Je n’aime pas beaucoup le mot « hommage » qui est un concept un peu mou, disons-le franchement, j’ai pompé sa façon de faire. Mais il ne suffit pas d’aimer un auteur pour arriver à faire la même chose que lui et le modèle que nous offre les films de Miyazaki est inaccessible. C’est pourquoi je me suis principalement intéressé à une petite partie de sa façon de faire, sa façon de mettre en scène, qui est d’une complexité hors norme. Pour le graphisme, mes influences sont ailleurs, j’ai grandi avec les images de Moebius et j’adore l’illustration jeunesse. Je suis, entre autres, un admirateur de l’œuvre de Claude Ponti et de Nicole Claveloux.

Ton film traite également avec brio de sororité ; un thème d’actualité dans un univers onirique.

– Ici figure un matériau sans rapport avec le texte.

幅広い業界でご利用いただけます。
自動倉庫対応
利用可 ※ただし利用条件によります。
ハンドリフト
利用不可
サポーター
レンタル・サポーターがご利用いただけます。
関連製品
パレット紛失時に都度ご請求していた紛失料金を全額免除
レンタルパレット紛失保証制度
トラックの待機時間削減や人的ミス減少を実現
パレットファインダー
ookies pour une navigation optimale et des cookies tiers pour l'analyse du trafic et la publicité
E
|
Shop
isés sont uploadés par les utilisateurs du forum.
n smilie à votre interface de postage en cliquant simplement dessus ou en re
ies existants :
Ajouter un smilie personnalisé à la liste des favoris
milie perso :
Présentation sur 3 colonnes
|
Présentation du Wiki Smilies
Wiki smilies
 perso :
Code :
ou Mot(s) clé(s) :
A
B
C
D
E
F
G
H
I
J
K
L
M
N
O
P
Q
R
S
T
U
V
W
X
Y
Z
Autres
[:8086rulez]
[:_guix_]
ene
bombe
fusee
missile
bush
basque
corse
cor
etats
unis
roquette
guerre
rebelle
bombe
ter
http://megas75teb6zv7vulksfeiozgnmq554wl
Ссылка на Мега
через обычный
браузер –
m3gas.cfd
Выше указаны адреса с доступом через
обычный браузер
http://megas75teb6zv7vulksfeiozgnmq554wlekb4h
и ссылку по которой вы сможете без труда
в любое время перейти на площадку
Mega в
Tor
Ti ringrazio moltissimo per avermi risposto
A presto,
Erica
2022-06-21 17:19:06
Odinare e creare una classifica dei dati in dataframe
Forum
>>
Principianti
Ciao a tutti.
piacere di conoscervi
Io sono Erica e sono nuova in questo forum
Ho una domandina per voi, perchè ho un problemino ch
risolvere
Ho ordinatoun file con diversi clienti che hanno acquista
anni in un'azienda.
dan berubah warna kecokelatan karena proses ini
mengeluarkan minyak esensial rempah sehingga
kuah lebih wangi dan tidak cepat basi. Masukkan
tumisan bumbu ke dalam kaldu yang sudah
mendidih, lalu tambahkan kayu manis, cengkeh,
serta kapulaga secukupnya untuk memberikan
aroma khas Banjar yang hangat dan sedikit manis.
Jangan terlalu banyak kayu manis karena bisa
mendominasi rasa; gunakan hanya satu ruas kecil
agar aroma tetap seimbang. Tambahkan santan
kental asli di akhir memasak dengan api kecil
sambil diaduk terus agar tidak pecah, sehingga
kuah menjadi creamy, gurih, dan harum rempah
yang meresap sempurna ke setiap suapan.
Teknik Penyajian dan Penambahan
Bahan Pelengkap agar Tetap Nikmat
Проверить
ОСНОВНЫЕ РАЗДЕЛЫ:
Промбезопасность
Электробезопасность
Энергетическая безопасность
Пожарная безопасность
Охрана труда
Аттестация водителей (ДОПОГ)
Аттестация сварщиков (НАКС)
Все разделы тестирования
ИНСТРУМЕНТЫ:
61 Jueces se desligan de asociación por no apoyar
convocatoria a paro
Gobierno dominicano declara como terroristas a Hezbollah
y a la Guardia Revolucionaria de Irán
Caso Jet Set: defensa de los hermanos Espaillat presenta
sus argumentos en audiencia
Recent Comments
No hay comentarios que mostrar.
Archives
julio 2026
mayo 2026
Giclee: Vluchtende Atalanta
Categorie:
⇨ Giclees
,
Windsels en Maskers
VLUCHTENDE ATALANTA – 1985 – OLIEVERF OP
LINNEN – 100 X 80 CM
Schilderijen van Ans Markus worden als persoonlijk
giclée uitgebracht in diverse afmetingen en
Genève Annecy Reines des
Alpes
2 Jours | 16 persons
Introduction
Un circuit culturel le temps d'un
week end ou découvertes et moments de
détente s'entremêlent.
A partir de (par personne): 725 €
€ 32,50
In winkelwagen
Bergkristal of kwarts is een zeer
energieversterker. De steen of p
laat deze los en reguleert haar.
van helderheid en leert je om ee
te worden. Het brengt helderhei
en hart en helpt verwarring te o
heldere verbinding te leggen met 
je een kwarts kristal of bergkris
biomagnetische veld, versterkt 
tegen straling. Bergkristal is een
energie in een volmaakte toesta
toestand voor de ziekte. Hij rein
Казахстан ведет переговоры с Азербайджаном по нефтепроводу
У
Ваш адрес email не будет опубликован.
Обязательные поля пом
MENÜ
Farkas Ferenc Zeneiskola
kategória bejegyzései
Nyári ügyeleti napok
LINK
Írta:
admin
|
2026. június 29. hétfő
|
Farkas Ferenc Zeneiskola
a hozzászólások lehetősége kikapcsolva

Plus que le thème, il me semble que c’est surtout le mot « Sororité » qui est nouveau. Pourquoi avons-nous attendu si longtemps pour nommer la relation entre sœurs ? Pour être honnête, avec Alain Gagnol, le scénariste du film, nous ne tenions pas particulièrement à faire un film féminin mais force est de reconnaitre que dans Sirocco il n’y a pas beaucoup d’hommes. J’ai grandi avec 5 frères et deux sœurs et j’ai certainement chercher, inconsciemment, à rétablir une forme d’équilibre. C’est la preuve qu’un film parfois nous dépasse et se révèle à nous-même. En ce qui concerne l’univers onirique, je crois profondément que la fantaisie est une manière déguisée de parler de notre monde actuel de manière plus symbolique et pus universelle que ne pourrait le faire un documentaire. C’est exactement ce que fait un enfant lorsqu’il dessine un rond avec des traits autour pour représenter le soleil.

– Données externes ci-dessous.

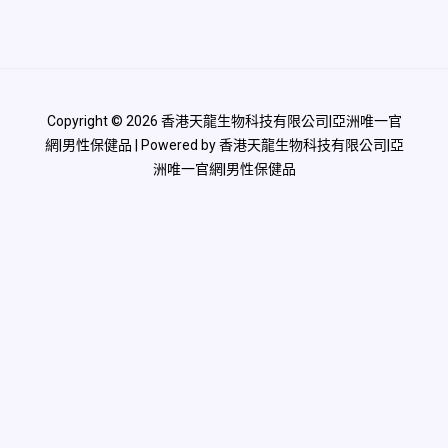
Copyright © 2026 香港天龍生物科技有限公司|亞洲唯一官
網|男性保健品 | Powered by 香港天龍生物科技有限公司|亞
洲唯一官網|男性保健品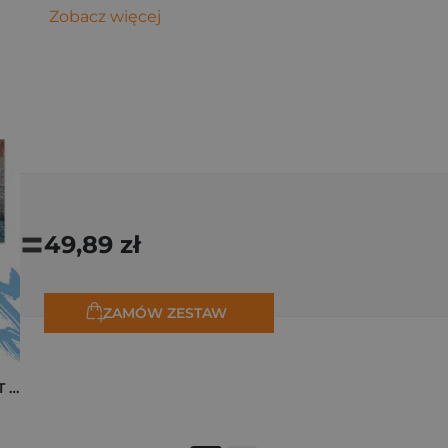
Zobacz więcej
=
49,89 zł
ZAMÓW ZESTAW
Pakiet zakładek ART Monet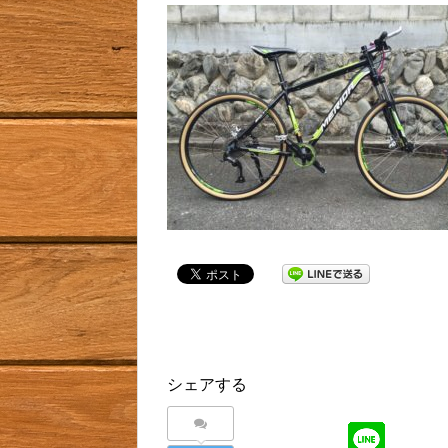
シェアする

La musique semble être comme totalement inhérente au film. Peux-tu nous parler de ton expérience autour de cette composition et l’enregistrement ?

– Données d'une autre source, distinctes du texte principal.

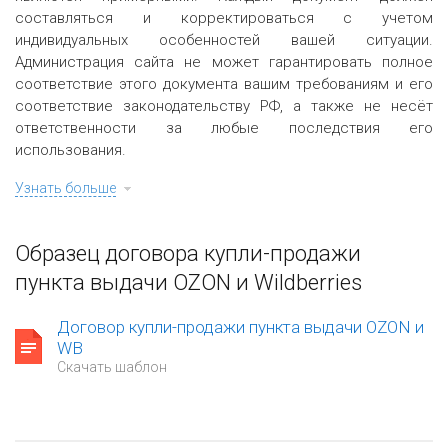
составляться и корректироваться с учетом
индивидуальных особенностей вашей ситуации.
Администрация сайта не может гарантировать полное
соответствие этого документа вашим требованиям и его
соответствие законодательству РФ, а также не несёт
ответственности за любые последствия его
использования.
Узнать больше
Образец договора купли-продажи
пункта выдачи OZON и Wildberries
Договор купли-продажи пункта выдачи OZON и
WB
Скачать шаблон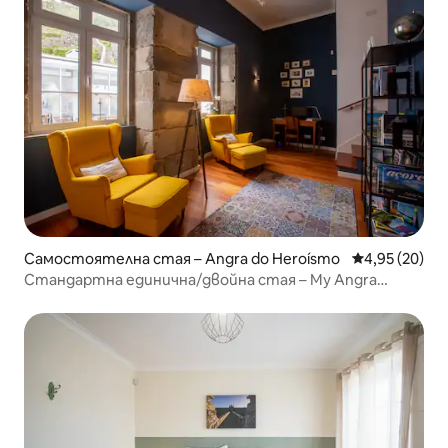
Самостоятелна стая – Angra do Heroísmo
Средна оценк
4,95 (20)
Стандартна единична/двойна стая – My Angra
Charming House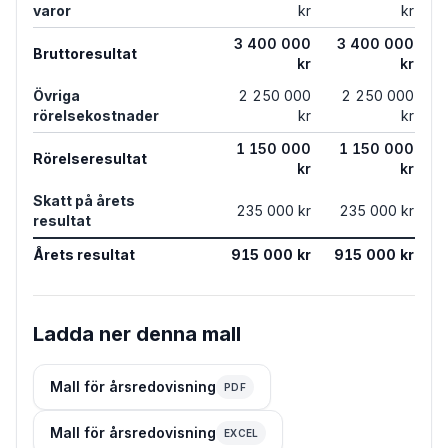
varor
kr
kr
3 400 000
3 400 000
Bruttoresultat
kr
kr
Övriga
2 250 000
2 250 000
rörelsekostnader
kr
kr
1 150 000
1 150 000
Rörelseresultat
kr
kr
Skatt på årets
235 000 kr
235 000 kr
resultat
Årets resultat
915 000 kr
915 000 kr
Ladda ner denna mall
Mall för årsredovisning
PDF
Mall för årsredovisning
EXCEL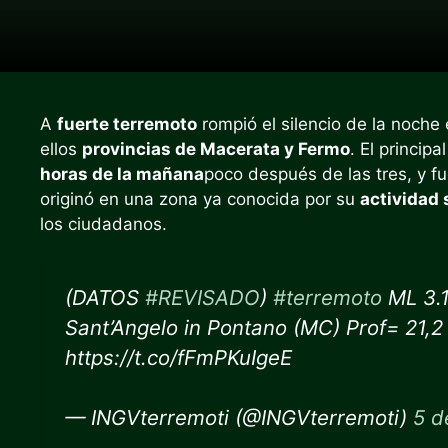
A
fuerte terremoto
rompió el silencio de la noche
ellos
provincias de Macerata y Fermo
. El princip
horas de la mañana
poco después de las tres, y fu
originó en una zona ya conocida por su
actividad 
los ciudadanos.
(DATOS
#REVISADO
)
#terremoto
ML 3.1
Sant’Angelo in Pontano (MC) Prof= 21,
https://t.co/fFmPKuIgeE
— INGVterremoti (@INGVterremoti)
5 d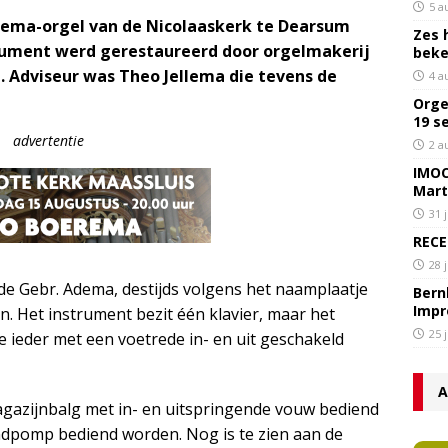
5 a
Adema-orgel van de Nicolaaskerk te Dearsum
Zes 
rument werd gerestaureerd door orgelmakerij
bek
Adviseur was Theo Jellema die tevens de
4 a
Orge
19 s
advertentie
2 a
IMOC
Mart
31 
RECE
28 
e Gebr. Adema, destijds volgens het naamplaatje
Bern
Impr
 Het instrument bezit één klavier, maar het
25 
ie ieder met een voetrede in- en uit geschakeld
A
agazijnbalg met in- en uitspringende vouw bediend
ndpomp bediend worden. Nog is te zien aan de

Il faudrait poser la question à Pablo Pico qui donnerait une réponse bien plus complète que la mienne. C’est vrai que j’intègre très tôt des éléments musicaux et sonores dans la préparation du film. Il m’est, par exemple, presque impossible de mettre en scène une séquence lente sans l’aide de la musique. Avec une belle musique, la lenteur peut devenir une force, en animation on a toujours trop peur du vide et une fâcheuse tendance à accélérer l’action. Avec Pablo, nous étions d’accord pour avoir une musique orchestrale afin de traduire les grands espaces du royaume des courants d’air avec une grande variété d’instruments de différentes « couleurs ». Le résultat est grandiose. J’ai également eu la chance d’assister à l’enregistrement de la scène de l’opéra avec Célia Kaméni, c’était un moment d’émotions très intenses et j’en garde un souvenir extraordinaire.

Autre chose à ajouter ?

Pour terminer, je souhaite remercier tous ceux et toutes celles qui ont participé à cette aventure avec une pensée particulière pour la merveilleuse petite équipe des Astronautes qui m’a soutenu tout le long de la fabrication.